If we take into account that almost half of 605 strategic missiles that we currently have in combat formation will be dismissed in the coming years, then the concern of the military and the country's leadership is understandable. Not only because we have to fulfill the Prague Treaty (START-3) with the USA, according to which we can (should), like the Americans, have 700 unrolled carriers and also 100 in warehouses. The question is sharper. With strategic missiles, we are a great country with which, whether one wants or does not want, we have to reckon. Without them - only a raw materials appendage. Whether the West, or the East.

But with the replacement of "Governor" ("Satan"), as well as "Weave", all is not well. In the leadership of the military-industrial complex, there is a struggle over which missiles to replace the outgoing P-36М2 and УР-100НУТТ - with liquid or solid-fuel ones. Behind each of these groupings are renowned design bureaus and many thousands of production teams that, in spite of everything, are still working. Although with a creak. "Liquid Man" proposes almost to revive the "Satan", they say, its first and second steps can be done again at the Dnepropetrovsk plant "Yuzhmash", where the P-36 was once made, and the rest of equipment: warheads, breeding systems, etc. - Russia.

True, the problem is that according to the Lisbon agreement of the beginning of the 90-s of the last century, signed by the USA, Russia, Ukraine, Kazakhstan and Belarus, none of these countries, except Russia and the USA, can make strategic nuclear missiles. And "Yuzhmash" - in the first place. To take and get out of this contract, as some suggest, is a very risky step. Whether Ukraine is ready for it is a big question. To transfer the creation of a heavy or medium ground-based liquid rocket to Russia - here too there are difficulties of which we must speak separately. So says the former general designer of the UR-100NUTTH, the winner of the Lenin and State Prizes Herbert Efremov.

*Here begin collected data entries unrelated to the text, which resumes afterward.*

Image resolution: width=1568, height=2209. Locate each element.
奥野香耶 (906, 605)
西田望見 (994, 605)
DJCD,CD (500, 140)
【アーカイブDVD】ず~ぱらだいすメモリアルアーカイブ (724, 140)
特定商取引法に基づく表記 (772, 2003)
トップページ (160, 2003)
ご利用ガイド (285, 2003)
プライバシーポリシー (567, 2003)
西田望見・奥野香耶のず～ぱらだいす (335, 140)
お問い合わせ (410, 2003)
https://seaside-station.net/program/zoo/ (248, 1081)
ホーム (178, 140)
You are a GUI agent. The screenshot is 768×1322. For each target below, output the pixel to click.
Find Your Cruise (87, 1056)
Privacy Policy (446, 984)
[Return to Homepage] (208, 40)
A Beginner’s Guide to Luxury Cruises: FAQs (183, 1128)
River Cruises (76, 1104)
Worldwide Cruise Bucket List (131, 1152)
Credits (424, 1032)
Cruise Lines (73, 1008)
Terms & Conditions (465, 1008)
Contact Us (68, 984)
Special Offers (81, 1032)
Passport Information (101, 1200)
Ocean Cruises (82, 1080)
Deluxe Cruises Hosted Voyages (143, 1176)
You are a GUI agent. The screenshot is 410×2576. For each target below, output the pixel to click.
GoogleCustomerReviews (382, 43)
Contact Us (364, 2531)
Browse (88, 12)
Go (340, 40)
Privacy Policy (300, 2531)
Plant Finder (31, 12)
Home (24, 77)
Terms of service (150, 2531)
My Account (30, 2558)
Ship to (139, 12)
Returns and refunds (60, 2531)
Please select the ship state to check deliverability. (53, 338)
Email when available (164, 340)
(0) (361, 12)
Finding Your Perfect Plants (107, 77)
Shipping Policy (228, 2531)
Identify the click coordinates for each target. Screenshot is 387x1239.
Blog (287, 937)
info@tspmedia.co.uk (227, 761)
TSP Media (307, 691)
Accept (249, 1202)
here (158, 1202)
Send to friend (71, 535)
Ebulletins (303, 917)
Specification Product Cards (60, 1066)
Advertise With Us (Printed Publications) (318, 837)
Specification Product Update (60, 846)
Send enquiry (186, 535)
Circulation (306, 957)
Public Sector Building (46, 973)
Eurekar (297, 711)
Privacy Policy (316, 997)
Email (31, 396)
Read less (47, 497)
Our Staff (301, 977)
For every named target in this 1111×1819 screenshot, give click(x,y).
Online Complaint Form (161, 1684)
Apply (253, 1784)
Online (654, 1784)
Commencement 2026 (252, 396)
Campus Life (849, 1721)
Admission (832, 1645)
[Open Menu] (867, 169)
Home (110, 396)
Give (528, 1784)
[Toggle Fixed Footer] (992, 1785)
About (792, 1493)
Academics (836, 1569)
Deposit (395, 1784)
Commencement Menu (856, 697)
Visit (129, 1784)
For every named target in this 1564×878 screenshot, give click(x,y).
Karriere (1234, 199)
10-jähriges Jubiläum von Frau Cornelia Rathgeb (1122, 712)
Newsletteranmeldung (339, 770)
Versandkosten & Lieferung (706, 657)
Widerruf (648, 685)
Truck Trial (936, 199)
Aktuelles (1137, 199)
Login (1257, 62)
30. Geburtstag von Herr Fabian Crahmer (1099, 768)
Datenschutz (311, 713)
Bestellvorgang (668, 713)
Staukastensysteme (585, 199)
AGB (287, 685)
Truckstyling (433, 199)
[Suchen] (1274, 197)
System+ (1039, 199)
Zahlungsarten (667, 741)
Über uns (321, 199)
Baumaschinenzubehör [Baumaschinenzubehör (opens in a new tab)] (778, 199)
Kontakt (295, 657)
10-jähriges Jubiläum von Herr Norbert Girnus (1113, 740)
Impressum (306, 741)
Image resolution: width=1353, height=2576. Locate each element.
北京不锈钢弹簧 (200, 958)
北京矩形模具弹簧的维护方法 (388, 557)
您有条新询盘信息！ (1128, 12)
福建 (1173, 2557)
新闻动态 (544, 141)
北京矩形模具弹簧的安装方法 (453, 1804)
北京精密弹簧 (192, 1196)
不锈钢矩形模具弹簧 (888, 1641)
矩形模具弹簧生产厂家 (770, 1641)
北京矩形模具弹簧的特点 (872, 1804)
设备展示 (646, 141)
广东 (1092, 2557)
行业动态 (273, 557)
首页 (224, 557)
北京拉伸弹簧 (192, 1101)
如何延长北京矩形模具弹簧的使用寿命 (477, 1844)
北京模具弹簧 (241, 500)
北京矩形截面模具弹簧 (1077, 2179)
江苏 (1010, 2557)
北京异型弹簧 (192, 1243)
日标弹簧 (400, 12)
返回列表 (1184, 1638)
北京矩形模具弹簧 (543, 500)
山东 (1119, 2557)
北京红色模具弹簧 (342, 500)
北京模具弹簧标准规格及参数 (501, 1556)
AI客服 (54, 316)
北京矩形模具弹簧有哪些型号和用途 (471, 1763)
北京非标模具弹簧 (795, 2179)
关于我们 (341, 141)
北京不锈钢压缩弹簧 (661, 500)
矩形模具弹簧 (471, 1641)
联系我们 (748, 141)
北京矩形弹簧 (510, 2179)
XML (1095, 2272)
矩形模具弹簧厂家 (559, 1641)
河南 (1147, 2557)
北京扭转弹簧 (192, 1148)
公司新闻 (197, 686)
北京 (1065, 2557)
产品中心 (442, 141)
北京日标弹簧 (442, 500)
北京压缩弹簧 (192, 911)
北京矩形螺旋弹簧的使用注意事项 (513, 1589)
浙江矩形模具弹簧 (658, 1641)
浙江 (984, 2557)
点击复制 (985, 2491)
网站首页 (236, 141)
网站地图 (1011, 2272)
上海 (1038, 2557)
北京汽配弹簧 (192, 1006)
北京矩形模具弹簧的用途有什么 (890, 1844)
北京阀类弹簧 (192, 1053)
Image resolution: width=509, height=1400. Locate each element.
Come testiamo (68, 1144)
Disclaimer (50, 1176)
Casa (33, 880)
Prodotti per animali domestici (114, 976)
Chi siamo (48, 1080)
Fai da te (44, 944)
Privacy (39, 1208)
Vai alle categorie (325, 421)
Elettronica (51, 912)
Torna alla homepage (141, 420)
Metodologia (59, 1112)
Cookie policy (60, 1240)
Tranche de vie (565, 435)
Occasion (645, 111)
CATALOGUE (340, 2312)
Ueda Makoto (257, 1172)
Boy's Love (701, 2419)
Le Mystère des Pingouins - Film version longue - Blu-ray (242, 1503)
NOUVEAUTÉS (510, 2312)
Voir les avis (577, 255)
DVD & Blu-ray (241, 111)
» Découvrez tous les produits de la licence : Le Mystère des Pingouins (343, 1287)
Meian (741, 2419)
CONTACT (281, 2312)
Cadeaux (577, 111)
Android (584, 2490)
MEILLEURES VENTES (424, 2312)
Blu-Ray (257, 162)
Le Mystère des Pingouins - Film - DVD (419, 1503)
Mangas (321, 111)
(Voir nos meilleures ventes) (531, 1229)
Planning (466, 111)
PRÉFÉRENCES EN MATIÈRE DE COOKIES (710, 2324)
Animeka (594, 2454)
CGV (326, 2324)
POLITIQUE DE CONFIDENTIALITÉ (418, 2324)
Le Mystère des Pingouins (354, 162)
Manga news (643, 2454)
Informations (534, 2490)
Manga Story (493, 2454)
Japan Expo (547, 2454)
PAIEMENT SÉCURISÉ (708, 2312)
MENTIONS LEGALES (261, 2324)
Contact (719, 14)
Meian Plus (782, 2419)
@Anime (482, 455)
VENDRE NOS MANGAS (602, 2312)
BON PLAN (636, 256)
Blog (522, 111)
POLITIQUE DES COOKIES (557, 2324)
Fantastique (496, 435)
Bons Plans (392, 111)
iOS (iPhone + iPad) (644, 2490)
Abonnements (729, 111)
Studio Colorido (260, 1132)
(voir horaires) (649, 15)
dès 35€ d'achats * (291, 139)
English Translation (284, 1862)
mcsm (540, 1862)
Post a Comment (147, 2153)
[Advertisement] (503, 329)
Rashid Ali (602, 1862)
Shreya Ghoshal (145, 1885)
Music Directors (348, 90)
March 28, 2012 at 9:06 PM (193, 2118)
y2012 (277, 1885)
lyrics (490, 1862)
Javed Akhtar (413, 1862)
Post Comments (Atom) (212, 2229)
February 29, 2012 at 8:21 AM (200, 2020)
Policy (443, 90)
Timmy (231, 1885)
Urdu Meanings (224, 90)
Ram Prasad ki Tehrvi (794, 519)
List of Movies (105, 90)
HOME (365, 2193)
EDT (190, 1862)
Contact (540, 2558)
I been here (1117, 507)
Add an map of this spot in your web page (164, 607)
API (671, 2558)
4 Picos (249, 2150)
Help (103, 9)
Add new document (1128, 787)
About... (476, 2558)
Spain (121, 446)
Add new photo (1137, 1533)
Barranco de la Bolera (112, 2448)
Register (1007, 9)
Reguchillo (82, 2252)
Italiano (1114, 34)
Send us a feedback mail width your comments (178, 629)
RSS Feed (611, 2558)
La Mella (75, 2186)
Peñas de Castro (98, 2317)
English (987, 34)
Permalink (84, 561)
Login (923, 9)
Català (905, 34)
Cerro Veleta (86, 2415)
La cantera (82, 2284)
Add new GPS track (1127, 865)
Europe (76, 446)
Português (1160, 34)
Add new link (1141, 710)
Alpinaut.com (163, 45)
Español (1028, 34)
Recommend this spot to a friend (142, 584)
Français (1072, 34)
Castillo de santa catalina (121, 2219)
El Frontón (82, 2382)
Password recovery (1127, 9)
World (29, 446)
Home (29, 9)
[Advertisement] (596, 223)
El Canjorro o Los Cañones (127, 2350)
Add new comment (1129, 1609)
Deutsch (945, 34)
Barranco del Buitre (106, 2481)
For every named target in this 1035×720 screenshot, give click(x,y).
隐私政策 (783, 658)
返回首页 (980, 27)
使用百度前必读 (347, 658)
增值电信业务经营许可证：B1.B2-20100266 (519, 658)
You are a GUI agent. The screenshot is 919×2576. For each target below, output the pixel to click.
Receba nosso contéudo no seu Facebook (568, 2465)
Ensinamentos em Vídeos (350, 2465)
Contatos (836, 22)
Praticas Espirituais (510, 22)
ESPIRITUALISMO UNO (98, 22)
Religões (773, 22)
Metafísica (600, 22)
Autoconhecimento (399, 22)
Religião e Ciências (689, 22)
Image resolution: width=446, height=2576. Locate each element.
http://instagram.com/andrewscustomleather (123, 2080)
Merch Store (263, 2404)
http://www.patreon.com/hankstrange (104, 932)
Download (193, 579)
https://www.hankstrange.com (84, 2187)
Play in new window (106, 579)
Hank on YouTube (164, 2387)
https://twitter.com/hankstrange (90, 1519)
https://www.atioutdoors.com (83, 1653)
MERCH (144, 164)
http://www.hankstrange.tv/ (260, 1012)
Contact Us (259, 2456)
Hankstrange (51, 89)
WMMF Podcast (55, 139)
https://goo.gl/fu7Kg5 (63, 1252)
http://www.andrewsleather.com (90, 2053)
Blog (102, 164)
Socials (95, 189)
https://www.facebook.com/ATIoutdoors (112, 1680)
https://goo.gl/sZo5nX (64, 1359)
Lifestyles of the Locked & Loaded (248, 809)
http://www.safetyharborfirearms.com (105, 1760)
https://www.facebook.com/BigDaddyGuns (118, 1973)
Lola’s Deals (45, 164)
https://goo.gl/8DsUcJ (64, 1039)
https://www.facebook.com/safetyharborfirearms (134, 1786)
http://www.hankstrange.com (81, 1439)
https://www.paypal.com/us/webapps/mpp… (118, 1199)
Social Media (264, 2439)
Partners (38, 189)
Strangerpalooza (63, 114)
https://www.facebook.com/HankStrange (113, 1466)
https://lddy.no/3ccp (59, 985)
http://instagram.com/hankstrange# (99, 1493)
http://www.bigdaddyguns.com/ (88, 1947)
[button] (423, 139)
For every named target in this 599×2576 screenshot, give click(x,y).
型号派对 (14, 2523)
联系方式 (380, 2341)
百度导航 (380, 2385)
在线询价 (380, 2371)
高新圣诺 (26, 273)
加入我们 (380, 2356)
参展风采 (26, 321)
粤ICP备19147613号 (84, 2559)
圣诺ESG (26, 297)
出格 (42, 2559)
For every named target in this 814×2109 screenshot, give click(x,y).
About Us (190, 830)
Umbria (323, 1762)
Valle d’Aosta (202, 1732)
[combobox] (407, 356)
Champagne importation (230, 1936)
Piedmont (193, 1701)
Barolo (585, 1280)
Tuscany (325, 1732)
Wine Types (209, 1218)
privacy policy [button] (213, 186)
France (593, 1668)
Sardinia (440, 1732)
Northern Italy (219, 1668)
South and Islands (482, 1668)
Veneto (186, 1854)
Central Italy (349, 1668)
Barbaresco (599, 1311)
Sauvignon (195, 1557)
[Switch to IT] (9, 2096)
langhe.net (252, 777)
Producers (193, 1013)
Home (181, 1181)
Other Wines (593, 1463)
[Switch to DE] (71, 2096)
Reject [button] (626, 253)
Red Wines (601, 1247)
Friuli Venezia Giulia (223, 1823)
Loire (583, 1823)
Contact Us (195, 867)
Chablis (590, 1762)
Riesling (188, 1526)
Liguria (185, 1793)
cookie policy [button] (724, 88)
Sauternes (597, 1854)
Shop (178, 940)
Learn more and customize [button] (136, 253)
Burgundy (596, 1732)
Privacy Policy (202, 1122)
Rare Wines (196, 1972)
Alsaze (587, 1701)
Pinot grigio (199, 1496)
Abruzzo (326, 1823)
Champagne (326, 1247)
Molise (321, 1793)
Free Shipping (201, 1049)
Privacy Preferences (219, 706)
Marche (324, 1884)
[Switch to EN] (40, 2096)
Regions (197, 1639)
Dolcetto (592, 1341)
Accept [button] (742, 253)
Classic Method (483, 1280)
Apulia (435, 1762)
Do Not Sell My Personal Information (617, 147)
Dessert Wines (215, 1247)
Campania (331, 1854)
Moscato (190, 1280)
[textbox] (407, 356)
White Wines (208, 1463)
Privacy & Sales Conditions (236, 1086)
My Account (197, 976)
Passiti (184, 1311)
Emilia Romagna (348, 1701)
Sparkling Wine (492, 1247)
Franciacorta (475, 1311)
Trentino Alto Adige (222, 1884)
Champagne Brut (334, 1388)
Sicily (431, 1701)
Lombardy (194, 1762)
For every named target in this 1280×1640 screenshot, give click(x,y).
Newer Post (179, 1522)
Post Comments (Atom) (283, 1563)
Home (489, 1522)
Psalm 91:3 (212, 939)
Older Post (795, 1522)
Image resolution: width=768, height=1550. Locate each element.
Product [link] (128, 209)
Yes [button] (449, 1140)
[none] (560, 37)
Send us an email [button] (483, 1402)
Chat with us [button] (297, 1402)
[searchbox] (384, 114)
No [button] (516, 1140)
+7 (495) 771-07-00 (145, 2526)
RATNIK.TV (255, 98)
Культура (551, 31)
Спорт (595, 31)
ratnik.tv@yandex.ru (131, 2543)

Russia also has multi-headed solid-fuel missiles, besides the long-suffering marine RSM-56 “Bulava”, which has not yet flown in any way, the PC-24 ground-based missile system, which took up combat duty in December last year. There are also one-piece mine and soil rocket complexes RT-2PM Topol-M (SS-27). Their current date is 67. But these missiles are still unable to solve the problems of the Prague Treaty, and the guaranteed security of Russia.

19 trillion rubles, which the budget allocates for the 2011 – 2020 State Armaments Program, it is important to spend so that all the problems mentioned by Colonel General Victor Esin and Academician of the Academy of Military Sciences Herbert Efremov are resolved. Whether this will turn out for the military and political leadership of the country, as well as for our designers and production workers, is a big question.